Recorded data:
▼▼▼
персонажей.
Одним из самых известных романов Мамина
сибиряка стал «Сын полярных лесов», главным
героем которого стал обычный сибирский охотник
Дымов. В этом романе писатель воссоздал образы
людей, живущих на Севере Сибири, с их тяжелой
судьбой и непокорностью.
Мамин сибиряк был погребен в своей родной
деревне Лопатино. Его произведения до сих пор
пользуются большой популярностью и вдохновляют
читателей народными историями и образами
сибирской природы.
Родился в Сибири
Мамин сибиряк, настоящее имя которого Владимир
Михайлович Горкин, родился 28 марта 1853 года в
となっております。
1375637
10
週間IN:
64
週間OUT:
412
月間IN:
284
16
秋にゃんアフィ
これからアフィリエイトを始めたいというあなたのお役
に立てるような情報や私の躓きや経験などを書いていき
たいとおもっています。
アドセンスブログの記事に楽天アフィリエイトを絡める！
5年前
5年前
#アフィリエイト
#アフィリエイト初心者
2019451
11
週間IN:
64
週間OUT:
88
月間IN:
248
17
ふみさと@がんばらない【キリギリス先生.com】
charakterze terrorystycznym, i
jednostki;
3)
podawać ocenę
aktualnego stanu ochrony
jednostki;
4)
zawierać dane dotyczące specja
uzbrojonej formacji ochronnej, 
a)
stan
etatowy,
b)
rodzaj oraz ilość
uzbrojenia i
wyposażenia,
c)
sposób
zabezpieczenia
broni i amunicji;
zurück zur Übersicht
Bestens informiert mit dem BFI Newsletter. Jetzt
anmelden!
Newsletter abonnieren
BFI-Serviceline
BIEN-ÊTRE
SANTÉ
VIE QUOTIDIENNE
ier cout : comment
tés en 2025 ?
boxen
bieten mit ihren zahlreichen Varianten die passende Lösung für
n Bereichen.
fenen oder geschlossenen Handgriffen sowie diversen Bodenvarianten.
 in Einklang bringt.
▲▲▲
PROBLEM DETAILS:
Every line from the one with "bieten mit ihren" through the last line of the records above should be returned exactly, please, and no others.

RESPONSE BELOW:
bieten mit ihren zahlreichen Varianten die passende Lösung für
n Bereichen.
fenen oder geschlossenen Handgriffen sowie diversen Bodenvarianten.
 in Einklang bringt.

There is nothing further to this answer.